---- DATASET

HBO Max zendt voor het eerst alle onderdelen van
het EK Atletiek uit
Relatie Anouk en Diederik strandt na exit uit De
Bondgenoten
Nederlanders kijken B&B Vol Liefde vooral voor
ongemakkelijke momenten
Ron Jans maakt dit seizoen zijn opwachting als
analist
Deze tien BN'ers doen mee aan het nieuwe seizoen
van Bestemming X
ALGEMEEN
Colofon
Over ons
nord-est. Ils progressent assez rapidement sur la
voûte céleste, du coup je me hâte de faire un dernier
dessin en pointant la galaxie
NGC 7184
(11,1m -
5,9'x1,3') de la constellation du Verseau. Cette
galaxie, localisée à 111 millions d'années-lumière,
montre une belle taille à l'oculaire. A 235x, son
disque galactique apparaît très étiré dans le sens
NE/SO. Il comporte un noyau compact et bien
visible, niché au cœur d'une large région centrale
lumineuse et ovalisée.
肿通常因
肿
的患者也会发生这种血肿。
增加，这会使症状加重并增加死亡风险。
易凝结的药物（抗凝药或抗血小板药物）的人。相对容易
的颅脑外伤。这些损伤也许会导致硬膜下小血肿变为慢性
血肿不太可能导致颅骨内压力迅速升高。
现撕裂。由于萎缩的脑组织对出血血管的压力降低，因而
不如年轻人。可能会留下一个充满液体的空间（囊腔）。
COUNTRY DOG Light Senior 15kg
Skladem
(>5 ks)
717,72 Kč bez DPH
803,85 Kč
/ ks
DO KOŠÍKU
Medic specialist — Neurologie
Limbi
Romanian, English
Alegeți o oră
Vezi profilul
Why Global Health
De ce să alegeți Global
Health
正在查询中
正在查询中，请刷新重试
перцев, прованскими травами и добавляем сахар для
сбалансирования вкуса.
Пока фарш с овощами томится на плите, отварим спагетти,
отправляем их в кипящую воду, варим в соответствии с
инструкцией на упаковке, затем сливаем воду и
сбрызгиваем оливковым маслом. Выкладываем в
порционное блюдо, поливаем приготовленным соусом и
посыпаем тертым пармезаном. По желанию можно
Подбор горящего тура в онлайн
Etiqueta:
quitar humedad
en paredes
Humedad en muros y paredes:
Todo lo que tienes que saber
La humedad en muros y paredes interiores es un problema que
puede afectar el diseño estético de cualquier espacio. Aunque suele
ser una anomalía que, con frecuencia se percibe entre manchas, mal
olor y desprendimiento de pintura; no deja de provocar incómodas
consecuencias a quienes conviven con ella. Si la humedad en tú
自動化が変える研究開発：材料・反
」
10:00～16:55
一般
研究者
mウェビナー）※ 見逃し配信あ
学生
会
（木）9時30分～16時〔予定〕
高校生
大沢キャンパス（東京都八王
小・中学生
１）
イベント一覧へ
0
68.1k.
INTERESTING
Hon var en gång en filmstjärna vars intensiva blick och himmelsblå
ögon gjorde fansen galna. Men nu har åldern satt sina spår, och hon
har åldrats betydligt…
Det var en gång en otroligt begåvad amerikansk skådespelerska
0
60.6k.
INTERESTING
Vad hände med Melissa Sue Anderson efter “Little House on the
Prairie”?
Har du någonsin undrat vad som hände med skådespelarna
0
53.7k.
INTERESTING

--------

**ASSIGNMENT**
In the records above, find the line with "Deze tien BN'ers"; write out exactly that line and each one after it, stopping after the line with "отправляем их в".

**YOUR SOLUTION**
Deze tien BN'ers doen mee aan het nieuwe seizoen
van Bestemming X
ALGEMEEN
Colofon
Over ons
nord-est. Ils progressent assez rapidement sur la
voûte céleste, du coup je me hâte de faire un dernier
dessin en pointant la galaxie
NGC 7184
(11,1m -
5,9'x1,3') de la constellation du Verseau. Cette
galaxie, localisée à 111 millions d'années-lumière,
montre une belle taille à l'oculaire. A 235x, son
disque galactique apparaît très étiré dans le sens
NE/SO. Il comporte un noyau compact et bien
visible, niché au cœur d'une large région centrale
lumineuse et ovalisée.
肿通常因
肿
的患者也会发生这种血肿。
增加，这会使症状加重并增加死亡风险。
易凝结的药物（抗凝药或抗血小板药物）的人。相对容易
的颅脑外伤。这些损伤也许会导致硬膜下小血肿变为慢性
血肿不太可能导致颅骨内压力迅速升高。
现撕裂。由于萎缩的脑组织对出血血管的压力降低，因而
不如年轻人。可能会留下一个充满液体的空间（囊腔）。
COUNTRY DOG Light Senior 15kg
Skladem
(>5 ks)
717,72 Kč bez DPH
803,85 Kč
/ ks
DO KOŠÍKU
Medic specialist — Neurologie
Limbi
Romanian, English
Alegeți o oră
Vezi profilul
Why Global Health
De ce să alegeți Global
Health
正在查询中
正在查询中，请刷新重试
перцев, прованскими травами и добавляем сахар для
сбалансирования вкуса.
Пока фарш с овощами томится на плите, отварим спагетти,
отправляем их в кипящую воду, варим в соответствии с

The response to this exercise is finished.